En 2004, un programme de recensement de lemmings utilisant des pièges vivants a été initié à l’Île Bylot. Ce programme permet d’obtenir de l’information sur l’abondance saisonnière et annuelle, l’activité de reproduction et la survie des lemmings. Ceci permet donc d’améliorer nos connaissances sur la dynamique des populations de ces deux espèces de lemmings. Pour ce faire, 2 grilles de trappage de 144 pièges appâtés de pommes sont établies dans la Vallée Qarlikturvik (une en milieu humide et une en milieu plus sec). Ces pièges sont suivis pendant 4 périodes de 5 jours du début Juin jusqu’à la mi-août. Tous les lemmings capturés sont identifiés à l’espèce, sexés, pesés et marqués à l’aide d’une puce électronique (ou examinés pour une telle puce) puis relâchés.

Résultats

Les fluctuations de l’abondance des lemmings (suivi par "snap-trap")

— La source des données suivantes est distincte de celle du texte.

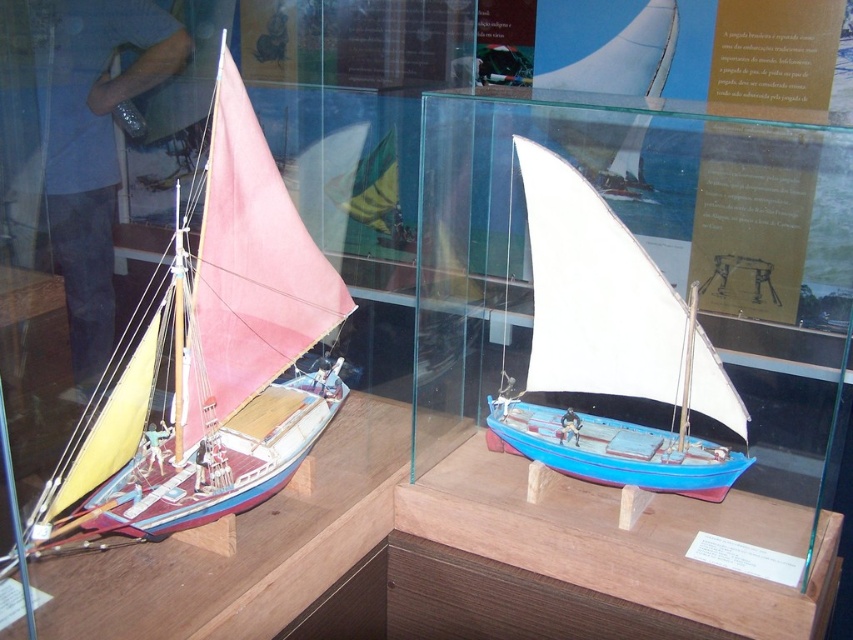 Question: Does matte pink sail at left have a smaller size compared to white matte sailboat at center?

Choices:
 (A) yes
 (B) no

Answer: (B)

Question: Does matte pink sail at left appear under white matte sailboat at center?

Choices:
 (A) no
 (B) yes

Answer: (A)

Question: Among these objects, which one is nearest to the camera?

Choices:
 (A) white matte sailboat at center
 (B) matte pink sail at left

Answer: (B)

Question: Is matte pink sail at left above white matte sailboat at center?

Choices:
 (A) yes
 (B) no

Answer: (A) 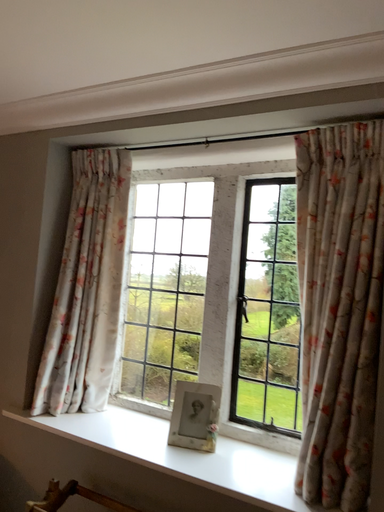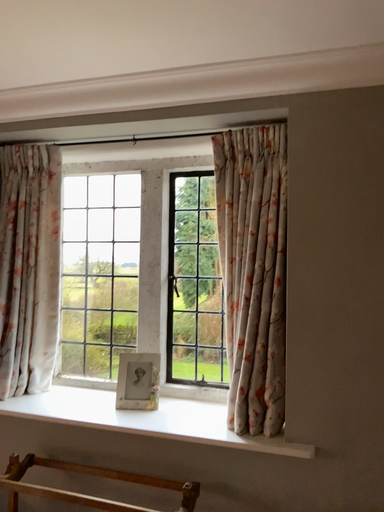 Question: How did the camera likely rotate when shooting the video?

Choices:
 (A) rotated left
 (B) rotated right

Answer: (B)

Dans la Vallée Qarlikturvik, nous avons observé que les populations de Lemming bruns et de Lemmings variables sont synchronisées, mais que le cycle du Lemming brun est plus accentué que celui du Lemming variable.

 

Lorsque nous considérons les deux sites (Vallée Qarlikturvik et colonie principale), nous avons remarqué un délai d’un an entre les pics d’abondance de la population en 2000 et en 2004 (Vallée Qarlikturvik) et les pics de 2001 et 2005 (site près de la colonie principale). Il est également intéressant de noter que les années de pic d’abondance suivent habituellement l’année ayant la plus faible abondance suivant le pic précédent. Ainsi, l’abondance augmente rapidement (i.e. en 1 an) alors que le déclin, quoique rapide l’année suivant un pic, n’est complet que 2 ans après le pic.

Dynamique des population (suivi par capture vivante)*

Les résultats de nos étés de terrain de 2004 et 2005 ont montré que la densité des Lemmings bruns est nettement différente entre les deux années alors que celle des Lemmings variables reste relativement constante. Pour les Lemmings bruns, 2004 était une année de pic d’abondance alors que 2005 était une phase de déclin dans leur cycle.

La proportion de Lemmings bruns juvéniles dans la population était plus faible durant la phase de déclin (2005) que durant la phase de pic (2004), mais celle des Lemmings variables n’a pas changé entre les deux années. Les proportions de juvéniles des deux espèces ont toutefois augmenté pendant les deux saisons.


Grâce à une relation existant entre la masse corporelle et l’âge des Lemmings bruns capturés au cours des étés 2004 et 2005, il a été possible d’établir la distribution des saisons de naissance de ces individus. Les résultats montrent que durant le pic de 2004 la majorité des Lemmings bruns sont nés pendant l’été alors qu’en 2005 (phase de déclin) la majorité des Lemmings bruns capturés pendant cet été sont nés au courant de l’hiver et du printemps précédents.


* GRUYER, N. 2007. Étude comparative de la démographie de deux espèces de lemmings (Lemmus sibericus et Dicrostonyx groenlandicus), à l’Île Bylot, Nunavut, Canada. Mémoire de maîtrise, Université Laval, Québec, QC, Canada.